Updated

Plenty of people believe that the New York Times leans left. Hell, I think the New York Times leans left, at least when it comes to social and cultural subjects.

A decade ago, the paper’s first ombudsman, Daniel Okrent, said that of course the Times is a liberal newspaper, especially when it comes to “the social issues: gay rights, gun control, abortion and environmental regulation, among others. And if you think The Times plays it down the middle on any of them, you've been reading the paper with your eyes closed.”

But that inclination doesn’t mean the Times pulls its punches when it comes to investigating Democrats. That was true when the paper broke the story about Eliot Spitzer and prostitutes that led to the governor’s resignation. And it was doubly true in the last two days.

First up, the Times ran a devastating piece on John Walsh, the Montana Democrat who was appointed to the Senate in February and is running for election. Walsh is a decorated Iraq war veteran.

“But one of the highest-profile credentials of Mr. Walsh’s 33-year military career appears to have been improperly attained. An examination of the final paper required for Mr. Walsh’s master’s degree from the United States Army War College indicates the senator appropriated at least a quarter of his thesis on American Middle East policy from other authors’ works, with no attribution …

“Most strikingly, the six recommendations Mr. Walsh laid out at the conclusion of his 14-page paper, titled ‘The Case for Democracy as a Long Term National Strategy,’ are taken nearly word-for-word without attribution from a Carnegie Endowment for International Peace document on the same topic.”
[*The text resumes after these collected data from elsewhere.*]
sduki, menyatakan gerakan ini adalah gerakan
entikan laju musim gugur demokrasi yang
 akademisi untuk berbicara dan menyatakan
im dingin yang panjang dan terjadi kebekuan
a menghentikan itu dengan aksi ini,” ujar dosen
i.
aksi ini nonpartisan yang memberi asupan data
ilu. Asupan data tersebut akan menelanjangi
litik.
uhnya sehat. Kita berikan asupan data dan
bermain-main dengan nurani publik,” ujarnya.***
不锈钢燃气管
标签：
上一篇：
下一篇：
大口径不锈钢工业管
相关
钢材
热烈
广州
And the explanations are painful. Walsh said he doesn’t think he plagiarized. An aide didn’t contest the allegation but said Walsh was going through a difficult time because a member of his unit had committed suicide — but that the senator didn’t seek treatment. Then Walsh contradicted her, saying he was being treated at the time for post-traumatic stress disorder, is currently on anti-depressants and is considering an apology to the scholars whose work he used.
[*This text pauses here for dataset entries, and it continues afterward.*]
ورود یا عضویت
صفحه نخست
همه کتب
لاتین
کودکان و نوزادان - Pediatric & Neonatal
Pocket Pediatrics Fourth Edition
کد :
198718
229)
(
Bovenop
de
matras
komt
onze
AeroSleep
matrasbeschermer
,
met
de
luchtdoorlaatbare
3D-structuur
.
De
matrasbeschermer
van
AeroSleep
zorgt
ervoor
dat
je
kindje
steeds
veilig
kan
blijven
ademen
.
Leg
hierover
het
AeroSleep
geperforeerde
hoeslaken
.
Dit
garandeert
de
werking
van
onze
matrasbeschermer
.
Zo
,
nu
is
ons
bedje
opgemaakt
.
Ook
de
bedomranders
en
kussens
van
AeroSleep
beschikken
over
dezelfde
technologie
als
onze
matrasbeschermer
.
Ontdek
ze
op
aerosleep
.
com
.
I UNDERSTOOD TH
I would not want to be his campaign manager, helping Walsh spin his way out of this, especially since he was already trailing his Republican opponent.

Exhibit No. 2 is this Times piece on how Andrew Cuomo set up a high-powered ethics commission, worked to undermine it and then recently abolished it.
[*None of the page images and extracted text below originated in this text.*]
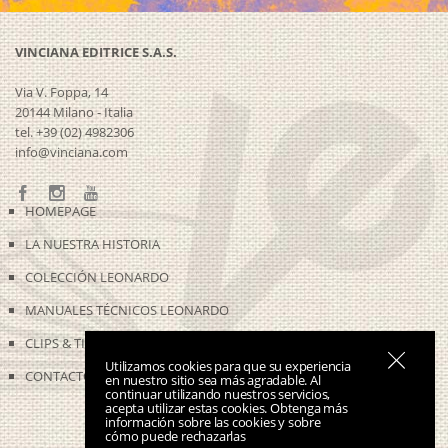
VINCIANA EDITRICE S.A.S.
Via V. Foppa, 14
20144 Milano - Italia
tel. +39 (02) 4982306
info@vinciana.com
HOMEPAGE
LA NUESTRA HISTORIA
COLECCIÓN LEONARDO
MANUALES TÉCNICOS LEONARDO
CLIPS & TIME-LAPSES
Utilizamos cookies para que su experiencia
CONTACTOS
en nuestro sitio sea más agradable. Al
continuar utilizando nuestros servicios,
acepta utilizar estas cookies.
Obtenga más
información sobre las cookies y sobre
cómo puede rechazarlas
The story starts with the withdrawal of a subpoena for a media firm that had placed millions of dollars in ads for the state Democratic Party, and an explanation from the panel’s chief investigator: “They apparently produced ads for the governor.”

“The pulled-back subpoena was the most flagrant example of how the commission, established with great ceremony by Mr. Cuomo in July 2013, was hobbled almost from the outset by demands from the governor’s office.

“While the governor now maintains he had every right to monitor and direct the work of a commission he had created, many commissioners and investigators saw the demands as politically motivated interference that hamstrung an undertaking that the governor had publicly vowed would be independent.”

Cuomo said in a statement that “a commission appointed by and staffed by the executive cannot investigate the executive. It is a pure conflict of interest and would not pass the laugh test.”

This was a three-month investigation by the Times, taking on a governor who has a huge lead for reelection this fall and who has generally been backed by the paper’s editorial page.

Will the media pursue this story, despite its complexity, with the same fervor devoted to the governor across the river, Chris Christie, and his George Washington Bridge traffic problems?

The Times should be regularly scrutinized for bias, given its agenda-setting impact on journalism and politics. But no one can say it won’t conduct serious investigations of Democrats.

As a footnote, Public Editor Margaret Sullivan examines why two stories didn’t make it into the paper — one a report saying that mass government surveillance is becoming a dangerous habit, the other a Human Rights Watch study finding that the FBI and Justice Department have created a climate of fear in some Muslim communities through the use of surveillance. Both were widely covered elsewhere.

Turns out that dropped balls were to blame in both cases — a miscommunication, a reporter on vacation, another who had an email go to spam — rather than some conspiracy in the top ranks.